Liquid Water Exists On Mars But It Remains Unclear Where The Water Comes

MessageToEagle.com – There is water on Mars, according to new findings delivered by NASA’s Mars Reconnaissance Orbiter (MRO). It flows across the surface of the Red Planet from time to time, but it exists.
It’s a potential breakthrough in the search for life.

“Our quest on Mars has been to ‘follow the water,’ in our search for life in the Universe, and now we have convincing science that validates what we’ve long suspected,” said Dr John Grunsfeld, a former astronaut who now leads NASA’s Science Mission Directorate.

Dark, narrow streaks on Martian slopes such as these at Hale Crater are inferred to be formed by seasonal flow of water on contemporary Mars. The streaks are roughly the length of a football field. Credit: NASA/JPL-Caltech/Univ. of Arizona
Dark, narrow streaks on Martian slopes such as these at Hale Crater are inferred to be formed by seasonal flow of water on contemporary Mars. The streaks are roughly the length of a football field.
Credit: NASA/JPL-Caltech/Univ. of Arizona

“This is a significant development, as it appears to confirm that water – albeit briny – is flowing today on the surface of Mars.”

Scientists have long observed mysterious streaks clearly seen in several locations on the Red Planet. They often have been described as possibly related to liquid water.

Now, new MRO findings confirm that these darkish streaks appear to ebb and flow over time.
They darken and appear to flow down steep slopes during warm seasons, and then fade in cooler seasons.

Recurring slope lineae emanating from bedrock exposures at Palikir crater on Mars during southern summer. Image credit: NASA/ Lujendra Ojha et al
Recurring slope lineae emanating from bedrock exposures at Palikir crater on Mars during southern summer. Image credit: NASA/ Lujendra Ojha et al

They appear in several locations on Mars when temperatures are above minus 10 degrees Fahrenheit (minus 23 Celsius), and disappear at colder times.

“We found the hydrated salts only when the seasonal features were widest, which suggests that either the dark streaks themselves or a process that forms them is the source of the hydration,” said Lujendra Ojha of the Georgia Institute of Technology (Georgia Tech) in Atlanta, lead author of a report on these findings published Sept. 28 by Nature Geoscience.

Dark narrow streaks called recurring slope lineae emanate out of the walls of Garni crater on Mars. Photograph: Nasa/AFP/Getty Images
Dark narrow streaks called recurring slope lineae emanate out of the walls of Garni crater on Mars. Photograph: Nasa/AFP/Getty Images

In either case, the detection of hydrated salts on these slopes means that water plays a vital role in the formation of these streaks, according to Ojha.

It remains unclear where the water comes from but it may rise up from underground ice or salty aquifers, or condense out of the thin Martian atmosphere.
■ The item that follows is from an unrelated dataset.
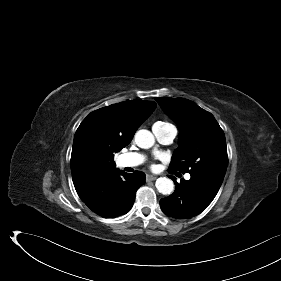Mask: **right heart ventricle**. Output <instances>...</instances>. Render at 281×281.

                                           Animation of Site of Seasonal Flows in Hale Crater, Mars

This false-color animation simulates a fly-around look at one of the places on Mars where dark streaks advance down slopes during warm seasons, possibly involving liquid water or brine. This site is within Hale Crater. The streaks are roughly the length of a football field.

 

“…Discovering what precisely is causing the phenomenon is a mystery for the next round of investigations,” said Michael Meyer, lead scientist for NASA’s Mars Exploration Program.

But we have to remember that once upon a time, Mars had water.

“Mars is not the dry, arid planet that we thought of in the past,” said Nasa’s Jim Green. “Liquid water has been found on Mars.”

It has been known for many years that Mars has water frozen at its poles, in its thin atmosphere, and, most recently, in tiny puddles that appear to form at night on the surface.

The earliest missions to Mars revealed a planet with a watery past. Pictures sent back to Earth in the 1970s showed a surface crossed by dried-up rivers and plains once submerged beneath vast ancient lakes.

Earlier this year, Nasa presented evidence of a huge ocean that might have covered half of the planet’s northern hemisphere in the distant past.

For now, researchers are focused on learning where the water comes from. Porous rocks under the Martian surface might hold frozen water that melts in the summer months and seeps up to the surface.